■ **WHAT TO PRODUCE**:
Search the data below for the string "kaaba" and copy all lines where it shows up.

(MATERIAL TO PROCESS begins)

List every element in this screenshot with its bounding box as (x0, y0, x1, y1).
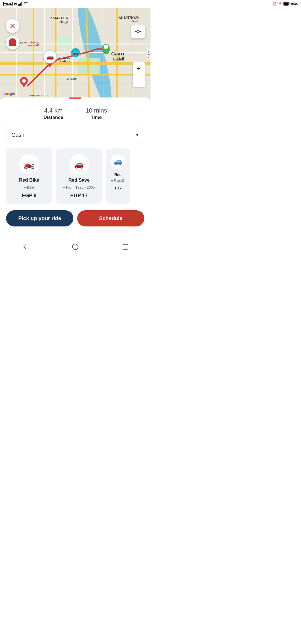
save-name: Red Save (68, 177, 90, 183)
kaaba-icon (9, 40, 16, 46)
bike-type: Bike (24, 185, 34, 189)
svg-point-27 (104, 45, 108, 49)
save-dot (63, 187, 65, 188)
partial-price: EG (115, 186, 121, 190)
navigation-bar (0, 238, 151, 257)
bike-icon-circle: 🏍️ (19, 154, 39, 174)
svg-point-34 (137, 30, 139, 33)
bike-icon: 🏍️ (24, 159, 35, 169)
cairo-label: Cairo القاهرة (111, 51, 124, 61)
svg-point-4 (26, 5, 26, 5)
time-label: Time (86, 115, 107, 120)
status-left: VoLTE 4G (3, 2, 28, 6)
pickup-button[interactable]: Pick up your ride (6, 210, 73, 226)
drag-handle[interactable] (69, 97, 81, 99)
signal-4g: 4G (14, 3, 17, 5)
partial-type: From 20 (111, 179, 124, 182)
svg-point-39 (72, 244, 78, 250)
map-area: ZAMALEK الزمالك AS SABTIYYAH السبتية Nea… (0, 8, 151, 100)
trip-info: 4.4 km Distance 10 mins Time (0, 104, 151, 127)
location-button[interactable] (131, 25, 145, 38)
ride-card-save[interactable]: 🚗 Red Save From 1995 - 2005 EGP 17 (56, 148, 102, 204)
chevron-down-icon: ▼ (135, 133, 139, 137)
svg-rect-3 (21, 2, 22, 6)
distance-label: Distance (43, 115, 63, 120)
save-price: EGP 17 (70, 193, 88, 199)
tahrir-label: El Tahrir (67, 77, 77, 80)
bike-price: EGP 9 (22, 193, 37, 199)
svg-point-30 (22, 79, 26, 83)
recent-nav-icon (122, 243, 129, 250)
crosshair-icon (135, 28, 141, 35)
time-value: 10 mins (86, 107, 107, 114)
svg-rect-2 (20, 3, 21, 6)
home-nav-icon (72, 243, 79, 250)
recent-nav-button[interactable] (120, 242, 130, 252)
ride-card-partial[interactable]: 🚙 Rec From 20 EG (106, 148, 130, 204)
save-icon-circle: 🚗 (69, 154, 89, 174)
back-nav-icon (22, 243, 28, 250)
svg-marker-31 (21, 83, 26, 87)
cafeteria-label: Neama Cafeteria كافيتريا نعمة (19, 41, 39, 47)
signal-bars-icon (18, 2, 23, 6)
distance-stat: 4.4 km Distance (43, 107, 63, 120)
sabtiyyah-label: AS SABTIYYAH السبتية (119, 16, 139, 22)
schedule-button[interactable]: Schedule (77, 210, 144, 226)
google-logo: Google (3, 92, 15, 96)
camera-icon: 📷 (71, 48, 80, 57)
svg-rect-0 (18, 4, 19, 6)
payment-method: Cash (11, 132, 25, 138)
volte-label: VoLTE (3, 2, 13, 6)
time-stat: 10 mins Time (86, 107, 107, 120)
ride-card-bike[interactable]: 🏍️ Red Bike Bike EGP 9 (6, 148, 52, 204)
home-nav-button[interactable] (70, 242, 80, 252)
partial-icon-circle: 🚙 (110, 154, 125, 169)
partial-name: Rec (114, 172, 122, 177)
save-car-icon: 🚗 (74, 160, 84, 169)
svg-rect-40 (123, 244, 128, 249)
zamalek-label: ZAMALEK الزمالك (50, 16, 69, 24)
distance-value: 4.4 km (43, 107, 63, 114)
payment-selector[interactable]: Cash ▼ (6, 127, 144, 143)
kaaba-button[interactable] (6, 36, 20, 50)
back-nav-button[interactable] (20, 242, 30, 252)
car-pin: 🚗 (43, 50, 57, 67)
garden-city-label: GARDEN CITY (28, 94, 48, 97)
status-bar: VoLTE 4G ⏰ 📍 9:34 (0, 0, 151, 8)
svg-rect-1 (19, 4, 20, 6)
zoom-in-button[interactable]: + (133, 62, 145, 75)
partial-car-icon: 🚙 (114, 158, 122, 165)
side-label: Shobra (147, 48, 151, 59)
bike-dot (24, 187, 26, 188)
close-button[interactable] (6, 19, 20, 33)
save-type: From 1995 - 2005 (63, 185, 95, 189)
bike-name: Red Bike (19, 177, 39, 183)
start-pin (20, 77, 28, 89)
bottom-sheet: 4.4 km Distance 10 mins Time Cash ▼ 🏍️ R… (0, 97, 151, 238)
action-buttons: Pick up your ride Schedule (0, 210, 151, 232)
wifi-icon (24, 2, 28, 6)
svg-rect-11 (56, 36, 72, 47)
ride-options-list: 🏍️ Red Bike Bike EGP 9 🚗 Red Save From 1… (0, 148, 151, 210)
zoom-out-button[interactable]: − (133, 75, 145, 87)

(MATERIAL TO PROCESS ends)

■ **OUTPUT**:
kaaba-icon (9, 40, 16, 46)
kaaba-button[interactable] (6, 36, 20, 50)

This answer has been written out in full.